■ Work task
Of the entries below, repeat exactly only those lines from the one containing "Crónica: In Flames y The Baboon Show" through the last line, with pictures omitted.

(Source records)

________________________________________

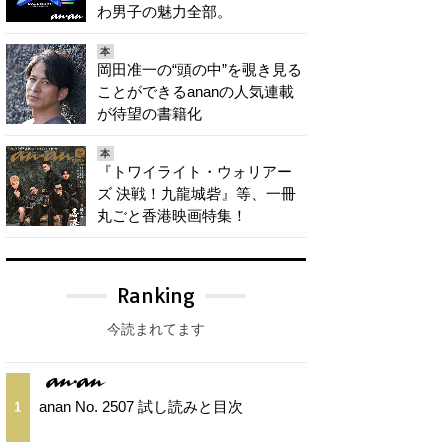
わ男子の魅力全部。
本
岡田准一の“頭の中”を覗き見る
ことができるananの人気連載
が待望の書籍化
本
『トワイライト・ウォリアー
ズ 決戦！九龍城砦』等、一冊
丸ごと香港映画特集！
Ranking
今読まれてます
anan No. 2507 試し読みと目次
1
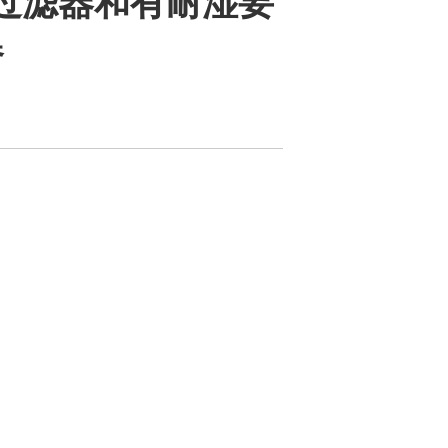
过滤器和有耐湿要
器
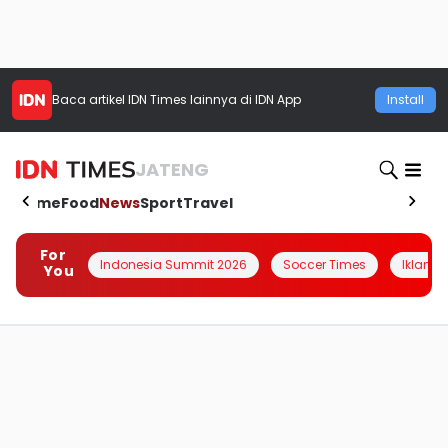
Baca artikel
IDN Times
lainnya di IDN App
Install
JATENG
Home
Food
News
Sport
Travel
For
Indonesia Summit 2026
Soccer Times
Iklanin 
You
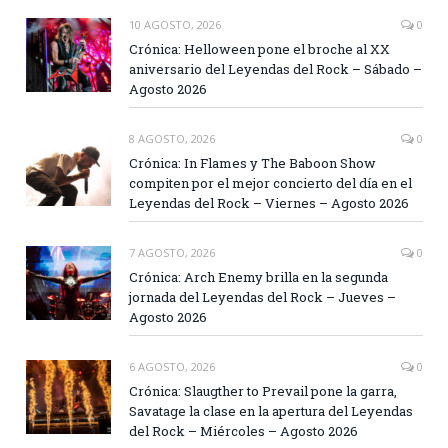
10 AGOSTO, 2026
0
Crónica: Helloween pone el broche al XX
aniversario del Leyendas del Rock – Sábado –
Agosto 2026
8 AGOSTO, 2026
0
Crónica: In Flames y The Baboon Show
compiten por el mejor concierto del día en el
Leyendas del Rock – Viernes – Agosto 2026
7 AGOSTO, 2026
0
Crónica: Arch Enemy brilla en la segunda
jornada del Leyendas del Rock – Jueves –
Agosto 2026
6 AGOSTO, 2026
0
Crónica: Slaugther to Prevail pone la garra,
Savatage la clase en la apertura del Leyendas
del Rock – Miércoles – Agosto 2026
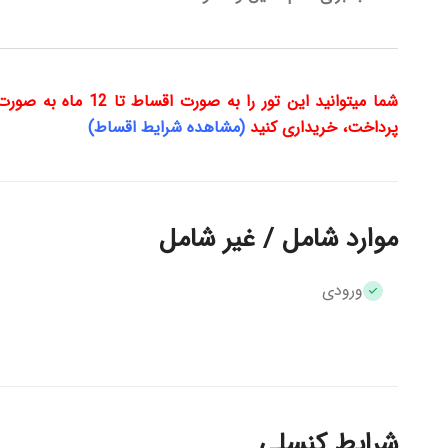
شما میتوانید این تور
پرداخت، خریداری کنید
(مشاهده شرایط اقساط)
موارد شامل / غیر شامل
ورودی
شرایط کنسلی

________________________________________

■ Exercise result
Crónica: In Flames y The Baboon Show
compiten por el mejor concierto del día en el
Leyendas del Rock – Viernes – Agosto 2026
7 AGOSTO, 2026
0
Crónica: Arch Enemy brilla en la segunda
jornada del Leyendas del Rock – Jueves –
Agosto 2026
6 AGOSTO, 2026
0
Crónica: Slaugther to Prevail pone la garra,
Savatage la clase en la apertura del Leyendas
del Rock – Miércoles – Agosto 2026
شما میتوانید این تور
پرداخت، خریداری کنید
(مشاهده شرایط اقساط)
موارد شامل / غیر شامل
ورودی
شرایط کنسلی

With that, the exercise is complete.